Republican strategists urged Mr. McCain to step up his attacks on Mr. Obama’s anti-growth, tax-increase prescriptions for the economy and to push harder on his own pro-growth proposals: Cutting the corporate tax to make the United States more competitive abroad, ending the death tax and reducing the capital-gains tax to spur investment in the economy.
Last week, the McCain campaign brought out Jack Kemp, the architect of the Reagan tax cuts, who pointed out the bizarre nature of Mr.

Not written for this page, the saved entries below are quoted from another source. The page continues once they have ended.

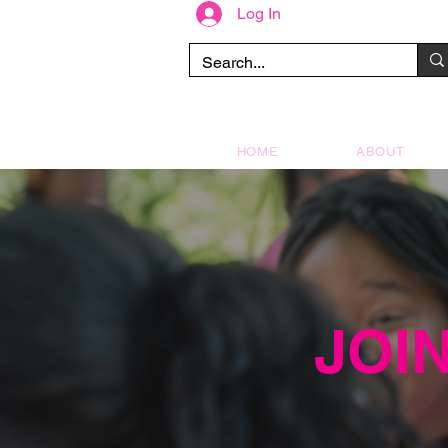
Log In
HOME
ABOUT
JOI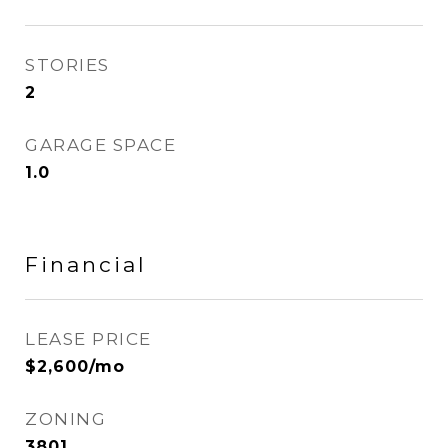
STORIES
2
GARAGE SPACE
1.0
Financial
LEASE PRICE
$2,600/mo
ZONING
3801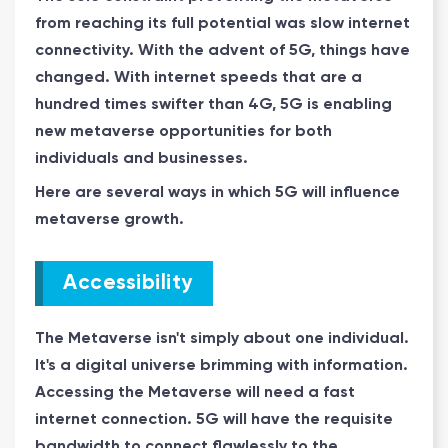
from reaching its full potential was slow internet
connectivity. With the advent of 5G, things have
changed. With internet speeds that are a
hundred times swifter than 4G, 5G is enabling
new metaverse opportunities for both
individuals and businesses.
Here are several ways in which 5G will influence
metaverse growth.
Accessibility
The Metaverse isn't simply about one individual.
It's a digital universe brimming with information.
Accessing the Metaverse will need a fast
internet connection. 5G will have the requisite
bandwidth to connect flawlessly to the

Obama’s plan to raise taxes on businesses in a sick economy. “I don’t know of an economic theory on the face of this Earth that suggests that raising tax rates on business, raising tax rates on small business, raising tax rates on investment capital, would be a good idea at a time of severe financial strain,” Mr. Kemp told reporters.
In 1960, when Sen. John F. Kennedy was running for president, the economy was growing at a lackluster rate. Kennedy’s prescription to “get the economy moving again” was to cut the top income-tax rate in the belief that, as he put it, “a rising tide lifts all boats.” His tax-cut plan was enacted, and the economy took off, ending that turbulent decade with a federal-budget surplus.
Mr. Obama, on the other hand, thinks people at the top don’t pay enough taxes and would raise the top rate to nearly 40 percent, even though the Internal Revenue Service notes the top 10 percent pay the most income taxes. His running mate, Sen. Joe Biden, said it was unpatriotic for wealthier Americans to oppose Mr. Obama’s proposed tax increases.
But the dirty little “income redistribution” secret in Mr. Obama’s plan is that he would use that money to give refundable tax credits to lower-income workers who pay no income taxes.
Mr. McCain can regain the political offensive on the economy by tearing into Mr. Obama’s plan to raise taxes on corporations and investors at a time when businesses are struggling to survive and desperately need capital to see them through hard times. Voters in fear of losing their jobs can identify with this. They know this is no time for the IRS to be sending business people higher tax bills when they can’t pay the bills they face now.